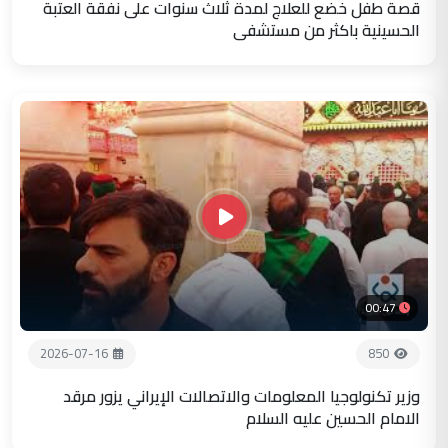
قصة طفل خضع للعلاج لمدة ثلاث سنوات على نفقة العتبة
الحسينية باكثر من مستشفى
00:47
2026-07-16
850
وزير تكنولوجيا المعلومات والاتصالات الإيراني يزور مرقد
الامام الحسين عليه السلام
= = = = = = =
• Exercise brief
Your copy of the records must match them exactly, except that no pictures appear in it.

• Solution to this problem
قصة طفل خضع للعلاج لمدة ثلاث سنوات على نفقة العتبة
الحسينية باكثر من مستشفى
00:47
2026-07-16
850
وزير تكنولوجيا المعلومات والاتصالات الإيراني يزور مرقد
الامام الحسين عليه السلام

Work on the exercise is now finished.